Tianhao Liu, Daniel Andr\'es D\'iaz-Pach\'on, J. Sunil Rao

Apr 20, 2026, 12:00 AM

arXiv:2604.15538v1 Announce Type: new Abstract: Supervised No Free Lunch Theorems (NFLTs) are well studied, yet unsupervised NFLTs remain underexplored. For elliptical distributions, we prove that there exist two equally optimal, scientifically meaningful bump-hunting strategies that are exact opposites, with no universal winner. Specifically, peeling $k$ orthogonal dimensions from $\mathbb{R}^d$ ($d \ge k$), retaining an inter-quantile region of probability $1-\alpha$ per peeled dimension, maximizes total variance and Frobenius norm when the $k$ smallest principal components (called pettiest components) are selected, and minimizes them when the selected dimensions are the $k$ leading principal components.
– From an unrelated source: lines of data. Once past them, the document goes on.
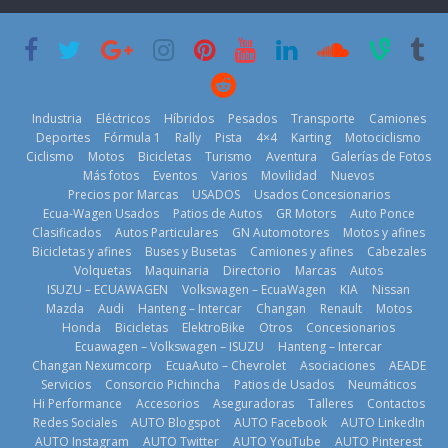
que usa
Americas
varios días sin
gasolina 100%
usar?
20 de mayo de
renovable
3 de agosto de
2026
25 de julio de
2026
2026
Industria
Eléctricos
Híbridos
Pesados
Transporte
Camiones
Deportes
Fórmula 1
Rally
Pista
4×4
Karting
Motociclismo
Ciclismo
Motos
Bicicletas
Turismo
Aventura
Galerías de Fotos
Más fotos
Eventos
Varios
Movilidad
Nuevos
Kia reúne a
Precios por Marcas
USADOS
Usados Concesionarios
jugadores de
La FEDAK
Ecua-Wagen Usados
Patios de Autos
GR Motors
Auto Ponce
Nuevo SUV
fútbol de todo
recibe 12
Clasificados
Autos Particulares
GN Automotores
Motos y afines
Honda ZR-V
el mundo en
Sinotruk
Bicicletas y afines
Buses y Busetas
Camiones y afines
Cabezales
Advanced
‘Kia OMBC
Bolden para
Volquetas
Maquinaria
Directorio
Marcas
Autos
Hybrid para el
Cup’
cubrir las rutas
ISUZU – ECUAWAGEN
Volkswagen – EcuaWagen
KIA
Nissan
mercado local
de La Vuelta
6 de mayo de
Mazda
Audi
Hanteng – Intercar
Changan
Renault
Motos
23 de julio de
31 de julio de
Honda
Bicicletas
ElektroBike
Otros
Concesionarios
2026
Ecuawagen – Volkswagen – ISUZU
Hanteng – Intercar
2026
2026
Changan Nexumcorp
EcuaAuto – Chevrolet
Asociaciones
AEADE
Servicios
Consorcio Pichincha
Patios de Usados
Neumáticos
Hi Performance
Accesorios
Aseguradoras
Talleres
Contactos
Redes Sociales
AUTO Blogspot
AUTO Facebook
AUTO LinkedIn
AUTO Instagram
AUTO Twitter
AUTO YouTube
AUTO Pinterest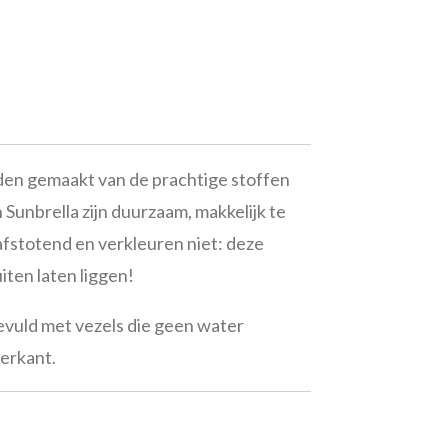
en gemaakt van de prachtige stoffen
 Sunbrella zijn duurzaam, makkelijk te
afstotend en verkleuren niet: deze
ten laten liggen!
evuld met vezels die geen water
derkant.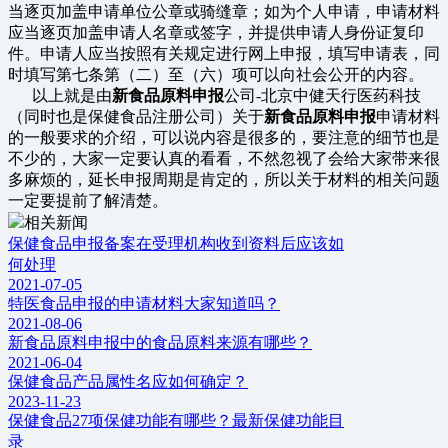
当逐页加盖申请单位公章或骑缝章；如为个人申请，申请材料
应当逐页加盖申请人名章或签字，并提供申请人身份证复印
件。申请人应当按照有关规定进行网上申报，填写申请表，同
时填写第七条第（二）至（六）项可以向社会公开的内容。
以上就是由
新食品原料申报
公司-北京中健天行医药科技
（同时也是保健食品注册公司）关于
新食品原料申报
申请材料
的一般要求的介绍，可以说内容是很多的，要注意的细节也是
不少的，大家一定要认真的看看，不然忽视了会给大家带来很
多麻烦的，延长申报周期是肯定的，所以关于材料的相关问题
一定要提前了解清楚。
相关新闻
保健食品申报备案在受理机构收到资料后应该如
何处理
2021-07-05
特医食品申报的申请材料大家知道吗？
2021-08-06
新食品原料申报中的食品原料来源有哪些？
2021-06-04
保健食品产品属性名应如何确定？
2023-11-23
保健食品27项保健功能有哪些？最新保健功能目
录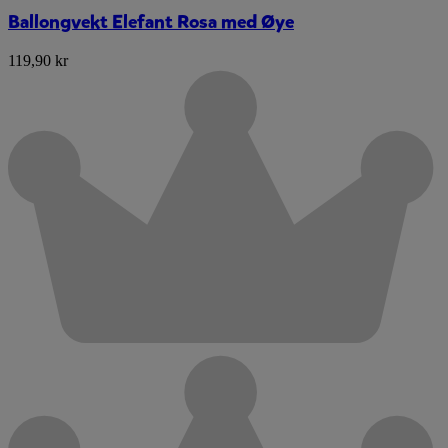
Ballongvekt Elefant Rosa med Øye
119,90 kr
These optima inspire PRIM-based bump-hunting algorithms either by minimizing variance or by minimizing volume, thereby motivating an NFLT. We test our results on the Fashion-MNIST database, showing that peeling the largest principal components captures multiplicity, while peeling the smallest principal components isolates popular styles.